Celebrating Knitting Traditions

A note from Kathleen: One of the things I like most about knitting is sharing the experience with others—those who came before us and, hopefully, those who will follow! Our new special publication, Knitting Traditions, offers projects and inspiration that links all of us present-day knitters to those knitters of the past, knitters who knitted for joy and necessity, learning new techniques from each other and from their mothers and grandmothers (and fathers and grandfathers!). Those knitters didn't have the internet or even a local yarn shop, but they loved the craft just as much as we all do, and they shared tips and tricks with each other just as we do now.

Knitting Traditions will bring you closer to knitters of yesterday while offering you skills to take your knitting to tomorrow and beyond. For example, there's an article about knitting socks two at a time, one inside the other. Why yes, you did hear me right—One. Inside. The. Other!

Now here's editor Jeane Hutchins to introduce you to this extra-special magazine.

Keeping Traditions Alive

More and more people are picking up needles and yarn or thread and beginning their own knitting journeys. That's why I'm totally jazzed to have this opportunity to tell you about Knitting Traditions, a 148-page special magazine publication from PieceWork.

Whether you just started knitting or are an old hand, Knitting Traditions provides some context for the journey—we are, after all, following the paths created by master knitters of the past. For example, did you know fourteenth-century Italian artists painted pictures of the Madonna knitting? Knitting is just steeped in tradition!

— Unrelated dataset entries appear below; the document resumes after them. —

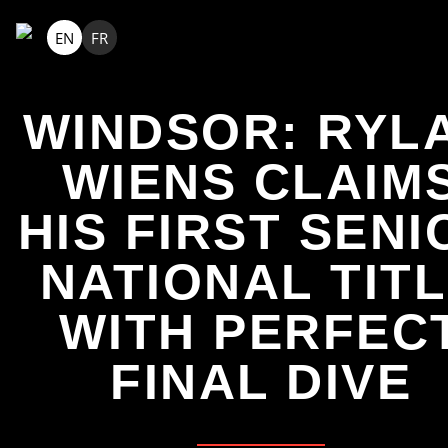
EN
FR
WINDSOR: RYL
WIENS CLAIM
HIS FIRST SENI
NATIONAL TIT
WITH PERFEC
FINAL DIVE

Here's a glimpse of Knitting Traditions:

  • Learn how Peruvians used cactus thorns as needles to fashion exquisite tiny figures.
  • See a glove with a romantic history knitted in Sweden during the sixteenth century.
  • Explore the brilliance of Andean knitting, using the traditional zigzag intarsia method to work small spots of color.
  • Discover the "art knitting" produced by German designers in the early decades of the twentieth century.
  • And more!
   
Sweet baby socks Colorful Swedish mittens The vivid Wild Apple Pullover

In addition to knitting's rich history, there are an amazing number of similarities among techniques and motifs. Two examples: the technique of knitting stockings from the toe up is a custom in several countries, including Turkey and Bulgaria, and the unusual knitting-from-the-back technique is used by knitters in the Peruvian highlands and by the Samí people, who used to roam freely with their reindeer over parts of modern-day Sweden, Norway, Russia, and Finland.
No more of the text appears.